France Culture ou France Inculture ?

Le réveil est parfois rude, le matin. Aujourd'hui, c'est en écoutant France Culture que mon réveil a été éprouvé par le chroniqueur Alexandre Adler, puîts de connaissance mais qui, parfois, devrait tourner sept fois sa langue dans sa bouche avant de chroniquer. Il venait juste de mettre en doute la présence de femmes dans les unités combattantes après qu'une militaire britannique prisonnière des Iraniens ait craqué et déclaré à la télévision que son bateau naviguait bien en zone maritime iranienne lorsqu'il fut arraisonné. Tirer un enseignement global d'un cas précis, c'est aller un peu vite en besogne, me suis-je dit. Mais le cher Alexandre (je me permets cette familiarité, il accompagne souvent mes réveils !) était en forme et a continué à intervenir lors du débat sur l'identité nationale, thème à la mode, avec un invité de marque, Max Gallo... On n'a pas été déçu.

Alexandre Adler, donc, est parti dans un cours d'histoire de France sur les régions périphériques annexées au cours des siècles par "mariages" et non par conquêtes. Un mariage vaut mieux qu'une guerre, c'est évident, même si celà ne signifie pasvolonté populaire. On ne demandait pas son avis au peuple, à l'époque. Mais, pour la Bretagne, M. Adler semble oublier, ou peut-être ne le sait-il tout simplement pas (ce qui serait difficilement croyable) que le mariage entre Anne de Bretagne et Charles VIII en 1492 a été précédé de trois campagnes militaires pour soumettre militairement une Bretagne très réticente (bataille de Saint Aubin du Cormier, 1488, 7.500 morts dont 6.000 du côté des troupes du duc de Bretagne François II); que la duchesse Anne était déjà très officiellement mariée et qu'il fallut aux troupes du roi de France mettre le siège devant Rennes pour que la duchesse se soumette, admette sa défaite militaire et se résigne à ce beau mariage d'amour avec Charles VIII. Après quoi son mariage avec le duc d'Autriche fut annulé. Un vrai conte de fée ! Anne de Bretagne s'employa pendant toute sa vie à maintenir l'autonomie de son duché, elle y parvint de son vivant. Après sa mort et le mariage entre sa fille Claude et le futur François 1er, union à laquelle Anne était hostile, des accords furent signés en 1532 à Vannes, avec le Parlement de Bretagne, qui fut maintenu. La Bretagne n'avait plus de ducs en titres, mais un statut particulier et une forme d'autonomie maintenue jusqu'en 1789.

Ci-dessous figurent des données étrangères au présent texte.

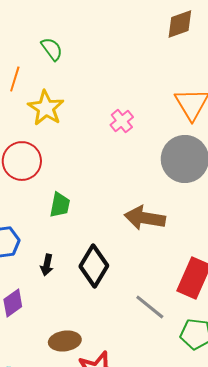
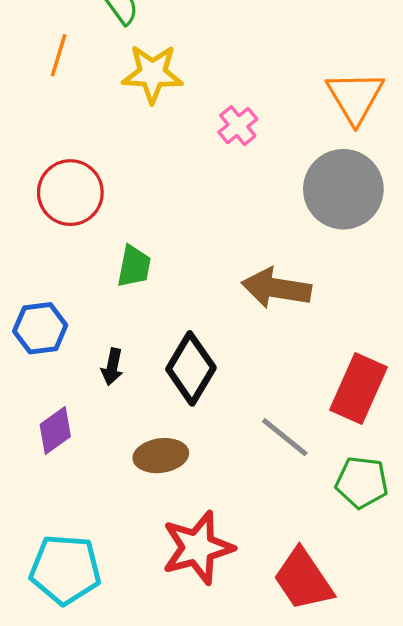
yellow star: (46, 108) -> (152, 74), moved, turned -30
brown ellipse: (65, 341) -> (161, 456), moved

Ce matin M. Adler prit d'autres exemples, dont l'Alsace : en début de  semaine sur France Culture, justement,  j'ai entendu un historien rappeler que Strasbourg, ville libre de l'Empire germanique, fut soumise par les troupes de Louis XIV : les Strasbourgeois avaient le choix entre la famine ou la soumission ! Encore un beau "mariage" ! La Franche-Comté ne fut guère mieux traitée par Louis XIV,  quant aux régions du sud de la France, comme l'Aquitaine, également citées par le chroniqueur, je ne suis pas sûr qu'elles se soient ralliées au panache des rois de France dans la joie et la bonne humeur. Alexandre Adler semble confondre le roman historique français que l'école nous a imposé, avec la réalité historique elle-même. Oui, M. Adler, beaucoup de régions françaises ont été soumises militairement par l'Etat français (monarchique puis républicain). Et quand il y a eu "mariage", comme en Bretagne, il a des allures de mariage forcé. 

Christian Le Meut 

Quelques petites lectures :

- "Histoire de la Bretagne et des Bretons", par Joël Cornette.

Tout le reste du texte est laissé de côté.